Mi Héroe

I was reading through some essays today, wherein the students had to write about their heroes.  I discovered some interesting trends/stereotypes that my students portrayed.

Most of the white and black kids chose famous people as their heroes.  Topping the list were Selena Gomez, Beyoncé, Peyton Manning, Kobe Bryant, or often, none.  But there was something refreshingly common among hispanic students, particularly my LEP (Limited English Proficiency) students.

Most of my hispanic students wrote that their heroes were their parents.

They wrote about how their parents loved them, provided for them, took them places.  These parents were not taken for granted.  One student wrote how he was able to tell his mother everything, even his secrets.  Another commented that he wants to be just like his dad, who has worked hard to provide a better life for his family.  One student even wrote that her parents were the best thing in her life.  These kids were so proud of their parents and all that has been done for them.

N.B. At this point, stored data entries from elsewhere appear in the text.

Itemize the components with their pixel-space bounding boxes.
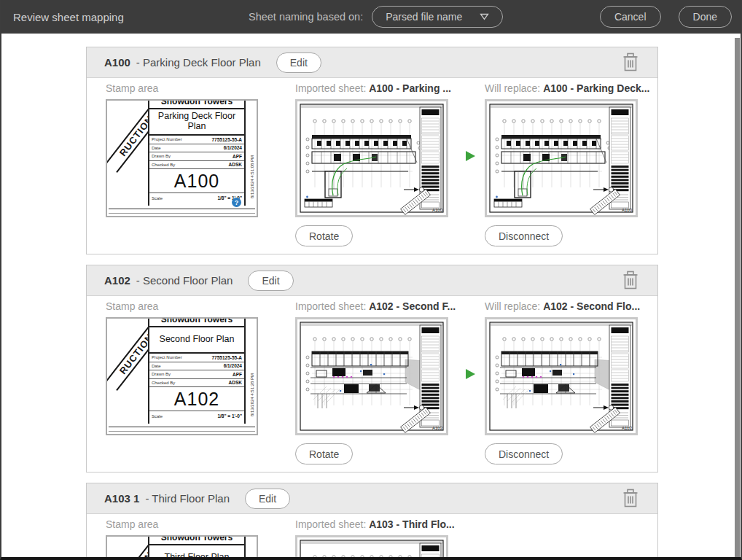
arrow-right-icon <box>464 368 476 380</box>
imported-column: Imported sheet: A102 - Second F... A102 … <box>295 300 448 464</box>
stamp-plan-title: Parking Deck Floor Plan <box>149 109 244 136</box>
sheet-card-list: A100 - Parking Deck Floor Plan Edit <box>86 47 658 560</box>
imported-sheet-name: A102 - Second F... <box>369 300 456 312</box>
card-header: A102 - Second Floor Plan Edit <box>87 265 657 296</box>
stamp-field: Checked ByADSK <box>149 161 244 170</box>
imported-sheet-name: A103 - Third Flo... <box>369 518 454 530</box>
sheet-edge-line <box>109 431 255 432</box>
info-icon[interactable]: ? <box>232 198 241 207</box>
sheet-number-small: A102 <box>432 426 442 430</box>
top-bar-actions: Cancel Done <box>600 6 732 28</box>
card-body: Stamp area RUCTION Snowdon Towers Parkin… <box>87 78 657 254</box>
floor-plan-drawing <box>297 537 446 560</box>
sheet-title: - Third Floor Plan <box>145 492 230 505</box>
delete-sheet-button[interactable] <box>621 52 640 74</box>
stamp-plan-title: Third Floor Plan <box>149 545 244 560</box>
stamp-scale-row: Scale1/8" = 1'-0" <box>149 411 244 421</box>
stamp-project-name: Snowdon Towers <box>149 317 244 327</box>
stamp-column: Stamp area RUCTION Snowdon Towers Second… <box>106 300 259 464</box>
edit-button[interactable]: Edit <box>276 52 321 73</box>
floor-plan-drawing <box>487 101 636 215</box>
edit-button[interactable]: Edit <box>245 489 290 509</box>
will-replace-name: A102 - Second Flo... <box>543 300 640 312</box>
stamp-field: Checked ByADSK <box>149 379 244 388</box>
sheet-number: A103 1 <box>104 492 139 505</box>
stamp-project-name: Snowdon Towers <box>149 99 244 109</box>
sheet-title: - Parking Deck Floor Plan <box>136 56 261 69</box>
card-body: Stamp area RUCTION Snowdon Towers Third … <box>87 514 657 560</box>
delete-sheet-button[interactable] <box>621 488 640 510</box>
sheet-naming-value: Parsed file name <box>386 11 462 23</box>
sheet-naming-group: Sheet naming based on: Parsed file name <box>249 0 503 34</box>
sheet-naming-dropdown[interactable]: Parsed file name <box>372 6 503 28</box>
page-title: Review sheet mapping <box>13 11 124 23</box>
stamp-area-thumbnail[interactable]: RUCTION Snowdon Towers Parking Deck Floo… <box>106 99 258 217</box>
stamp-column: Stamp area RUCTION Snowdon Towers Third … <box>106 518 259 560</box>
imported-sheet-label: Imported sheet: <box>295 82 366 94</box>
trash-icon <box>621 270 640 290</box>
stamp-field: Drawn ByAPF <box>149 370 244 379</box>
stamp-area-label: Stamp area <box>106 300 259 315</box>
delete-sheet-button[interactable] <box>621 270 640 292</box>
stamp-field: Project Number7755125-55-A <box>149 136 244 144</box>
stamp-field: Drawn ByAPF <box>149 152 244 161</box>
edit-button[interactable]: Edit <box>248 271 293 291</box>
rotate-button[interactable]: Rotate <box>295 443 353 464</box>
sheet-card-a102: A102 - Second Floor Plan Edit <box>86 265 658 472</box>
replace-sheet-thumbnail: A102 <box>485 317 638 435</box>
rotate-button[interactable]: Rotate <box>295 225 353 246</box>
stamp-sheet-number: A100 <box>149 169 244 193</box>
stamp-plan-title: Second Floor Plan <box>149 327 244 354</box>
stamp-field: Date6/1/2024 <box>149 362 244 371</box>
stamp-area-thumbnail[interactable]: RUCTION Snowdon Towers Second Floor Plan… <box>106 317 258 435</box>
done-button[interactable]: Done <box>679 6 732 28</box>
scrollbar[interactable] <box>735 38 740 559</box>
sheet-naming-label: Sheet naming based on: <box>249 11 363 23</box>
top-bar: Review sheet mapping Sheet naming based … <box>1 0 741 34</box>
floor-plan-drawing <box>297 319 446 433</box>
sheet-number-small: A100 <box>622 208 632 212</box>
imported-column: Imported sheet: A100 - Parking ... A100 … <box>295 82 448 246</box>
title-block: Snowdon Towers Third Floor Plan <box>148 535 246 560</box>
card-header: A103 1 - Third Floor Plan Edit <box>87 483 657 514</box>
sheet-card-a100: A100 - Parking Deck Floor Plan Edit <box>86 47 658 254</box>
imported-sheet-thumbnail: A100 <box>295 99 448 217</box>
stamp-project-name: Snowdon Towers <box>149 535 244 545</box>
floor-plan-drawing <box>297 101 446 215</box>
stamp-column: Stamp area RUCTION Snowdon Towers Parkin… <box>106 82 259 246</box>
will-replace-name: A100 - Parking Deck... <box>543 82 649 94</box>
stamp-area-thumbnail[interactable]: RUCTION Snowdon Towers Third Floor Plan <box>106 535 258 560</box>
disconnect-button[interactable]: Disconnect <box>485 443 563 464</box>
sheet-edge-line <box>109 209 255 209</box>
imported-sheet-name: A100 - Parking ... <box>369 82 451 94</box>
stamp-area-label: Stamp area <box>106 518 259 533</box>
will-replace-label: Will replace: <box>485 82 540 94</box>
sheet-title: - Second Floor Plan <box>136 274 233 287</box>
replace-sheet-thumbnail: A100 <box>485 99 638 217</box>
sheet-number-small: A102 <box>622 426 632 430</box>
sheet-number: A102 <box>104 274 130 287</box>
stamp-sheet-number: A102 <box>149 387 244 411</box>
imported-sheet-label: Imported sheet: <box>295 518 366 530</box>
title-block: Snowdon Towers Parking Deck Floor Plan P… <box>148 99 246 206</box>
replace-column: Will replace: A100 - Parking Deck... A10… <box>485 82 638 246</box>
disconnect-button[interactable]: Disconnect <box>485 225 563 246</box>
replace-column <box>485 518 638 560</box>
floor-plan-drawing <box>487 319 636 433</box>
stamp-field: Date6/1/2024 <box>149 144 244 153</box>
stamp-timestamp: 8/13/2024 4:51:28 PM <box>250 373 254 416</box>
cancel-button[interactable]: Cancel <box>600 6 661 28</box>
sheet-card-a103: A103 1 - Third Floor Plan Edit <box>86 483 658 560</box>
imported-column: Imported sheet: A103 - Third Flo... <box>295 518 448 560</box>
trash-icon <box>621 52 640 72</box>
review-sheet-mapping-screen: Review sheet mapping Sheet naming based … <box>0 0 742 560</box>
card-body: Stamp area RUCTION Snowdon Towers Second… <box>87 296 657 472</box>
stamp-area-label: Stamp area <box>106 82 259 97</box>
sheet-number: A100 <box>104 56 130 69</box>
imported-sheet-label: Imported sheet: <box>295 300 366 312</box>
stamp-field: Project Number7755125-55-A <box>149 354 244 362</box>
stamp-timestamp: 8/13/2024 4:51:08 PM <box>250 155 254 198</box>
imported-sheet-thumbnail <box>295 535 448 560</box>
sheet-edge-line <box>109 213 255 214</box>
sheet-number-small: A100 <box>432 208 442 212</box>
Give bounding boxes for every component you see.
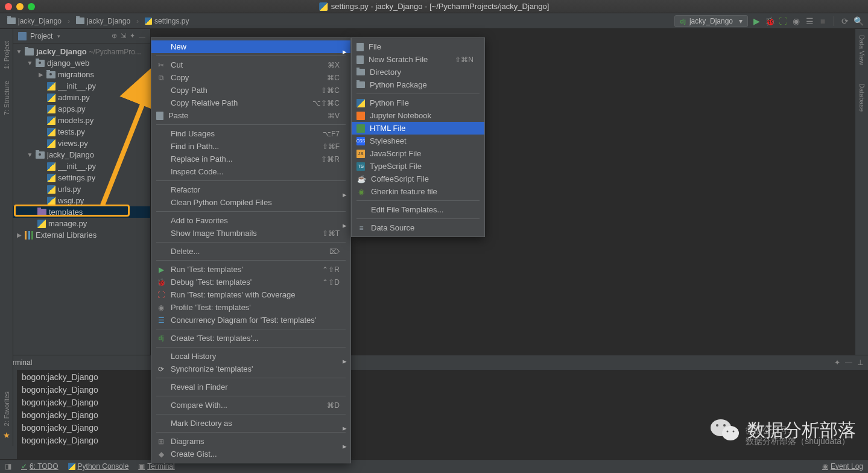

In all, some 90% of my hispanic students reported that the heroes in their lives were mom and dad.  That is a cultural lesson of which many of us can learn.


5 thoughts on “Mi Héroe

  1. Interesting that you kinda generalized/stereotyped as well as made the assertion that all Hispanic kids look at their parents as heroes… Albeit a positive generalization…

  2. Oh yes, there is no doubt that this is a generalization/stereotype, and of course, not every hispanic kid fits it. But it is refreshing to see such strong familial ties in hispanic culture. It is an admirable quality that many cultures lack.

  3. By mere luck I got here and had the opportunity to read your post, you see I’m an ESL teacher in Mexico, I teach 7th & 8th graders, and one activity they must do is write in their journals, most of my kids if not every single one of them have dedicated pages to their parents, saying how blessed they are for having them, how they wish -as you commented- to become just like them when they grow up. I think family in most Hispanic environments is the most important part of life, and like you just said it, it is a cultural thing, we -Hispanic- people normally leave our parents’ house when we get married, instead American people normally leave their houses to go to college, those kind of differences -and I’m not saying they are good or bad- are a huge part of why for us family is so important.

  4. Curious if you’re Latino students are 1st generation American? I recently read a research study that found 2nd generation immigrant children were more like to pull away from the family connection versus 1st generation immigrants. Each subsequent generation becomes more acculturized to the dominant culture, hence Beyonce and the others.

    • Intriguing thought. I’ll have to look into that. I know that many of my students are 1st gen., but it would be interesting to know which students are 2nd gen. and what effect it has on their cultural perceptions.